Dr. G. has spent that past couple of decades figuring out ways of restoring “normal” vision to patients with complex vision issues.
But what exactly is a complex vision issue?
Is it the patient with the high prescription?
Possibly. We define a complex vision issue as a refractive problem which cannot be corrected by ordinary optical devices or surgery. In fact, very often the complex vision issue is caused by surgery. In most cases, the issue is caused by a deviation of the shape of the cornea from its original or intended shape, with the result that the cornea no longer functions as a good optical surface.
As with any refracting surface, the cornea must be both symmetrical and regular in order to produce a good quality image on the retina. Due to trauma, surgery, or naturally occurring reasons, the cornea may lose its symmetry or become irregular. When this happens, normal eyeglasses and soft contact lenses no longer work as they once did. The problem occurs when the cornea changes shape in such a way that the power of the correcting lens cannot follow it as precisely as it should in order to neutralize those complex changes.
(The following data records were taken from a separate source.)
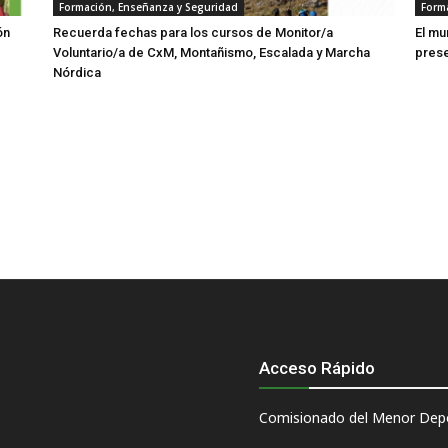
Formación, Enseñanza y Seguridad
Form
ón
Recuerda fechas para los cursos de Monitor/a
El mu
Voluntario/a de CxM, Montañismo, Escalada y Marcha
prese
Nórdica
Acceso Rápido
Comisionado del Menor Depo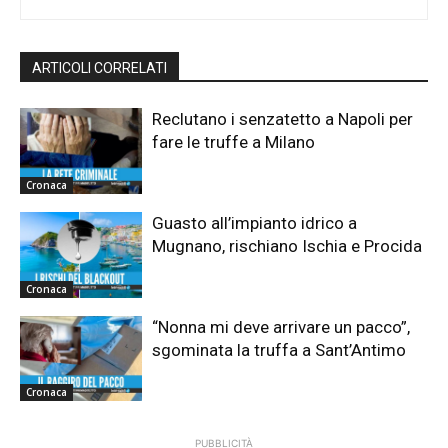
ARTICOLI CORRELATI
Reclutano i senzatetto a Napoli per
fare le truffe a Milano
Cronaca
Guasto all’impianto idrico a
Mugnano, rischiano Ischia e Procida
Cronaca
“Nonna mi deve arrivare un pacco”,
sgominata la truffa a Sant’Antimo
Cronaca
PUBBLICITÀ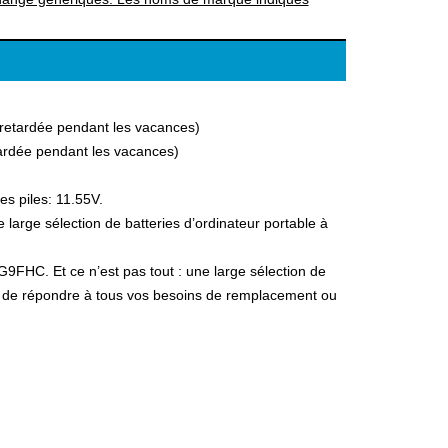
a retardée pendant les vacances)
etardée pendant les vacances)
es piles: 11.55V.
arge sélection de batteries d’ordinateur portable à
G9FHC. Et ce n’est pas tout : une large sélection de
fin de répondre à tous vos besoins de remplacement ou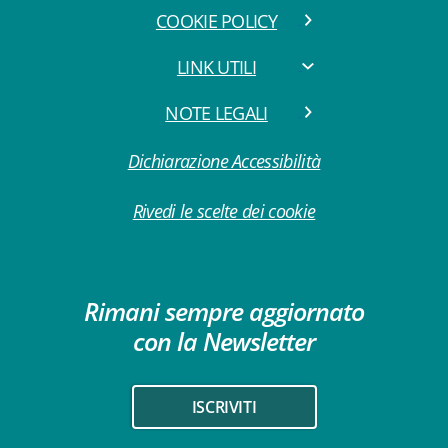
COOKIE POLICY
LINK UTILI
NOTE LEGALI
Dichiarazione Accessibilità
Rivedi le scelte dei cookie
Rimani sempre aggiornato
con la Newsletter
ISCRIVITI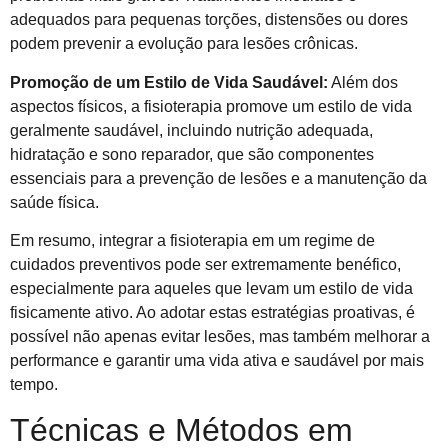
adequados para pequenas torções, distensões ou dores
podem prevenir a evolução para lesões crônicas.
Promoção de um Estilo de Vida Saudável:
Além dos
aspectos físicos, a fisioterapia promove um estilo de vida
geralmente saudável, incluindo nutrição adequada,
hidratação e sono reparador, que são componentes
essenciais para a prevenção de lesões e a manutenção da
saúde física.
Em resumo, integrar a fisioterapia em um regime de
cuidados preventivos pode ser extremamente benéfico,
especialmente para aqueles que levam um estilo de vida
fisicamente ativo. Ao adotar estas estratégias proativas, é
possível não apenas evitar lesões, mas também melhorar a
performance e garantir uma vida ativa e saudável por mais
tempo.
Técnicas e Métodos em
When spectacles can no longer help
The images below contain corneal topographical maps of two corneas. The one on the left has high regular astigmatism measuring more than 4 diopters. The vision is easily corrected with an ordinary spectacle lens. This is because the shape is symmetrical. A rigid contact lens works even better. The image in the center is that of a cornea with moderate keratoconus in which the lower half of the cornea is very steep, and the upper half is flat. The two maps are remarkably similar except that the cornea in the center is very asymmetrical, and the astigmatism would be called irregular. An ordinary spectacle lens would not correct this eye to normal vision. Even a contact lens may not provide totally normal vision. The image on the right is a power map of the eye in the center image. It shows that the power goes from almost – 9.00 D to +6.00 D within the pupil.
Contact lenses with wavefront-guided optics, such as LaserFit lenses, can greatly improve the visual results for asymmetrical and irregular corneas.